• **INSTRUCTIONS TO FOLLOW**
Skip all pictures, then copy the lines from the start of the data through the line with "eğitim durumları ve", keeping both ends.

• **DATA RECORDS**
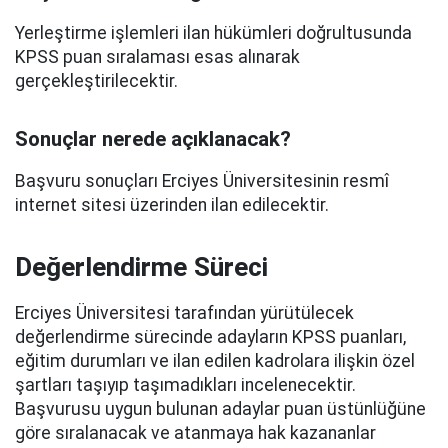
Yerleştirme işlemleri ilan hükümleri doğrultusunda
KPSS puan sıralaması esas alınarak
gerçekleştirilecektir.
Sonuçlar nerede açıklanacak?
Başvuru sonuçları Erciyes Üniversitesinin resmî
internet sitesi üzerinden ilan edilecektir.
Değerlendirme Süreci
Erciyes Üniversitesi tarafından yürütülecek
değerlendirme sürecinde adayların KPSS puanları,
eğitim durumları ve ilan edilen kadrolara ilişkin özel
şartları taşıyıp taşımadıkları incelenecektir.
Başvurusu uygun bulunan adaylar puan üstünlüğüne
göre sıralanacak ve atanmaya hak kazananlar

• **SOLUTION FOR THIS EXERCISE**
Yerleştirme işlemleri ilan hükümleri doğrultusunda
KPSS puan sıralaması esas alınarak
gerçekleştirilecektir.
Sonuçlar nerede açıklanacak?
Başvuru sonuçları Erciyes Üniversitesinin resmî
internet sitesi üzerinden ilan edilecektir.
Değerlendirme Süreci
Erciyes Üniversitesi tarafından yürütülecek
değerlendirme sürecinde adayların KPSS puanları,
eğitim durumları ve ilan edilen kadrolara ilişkin özel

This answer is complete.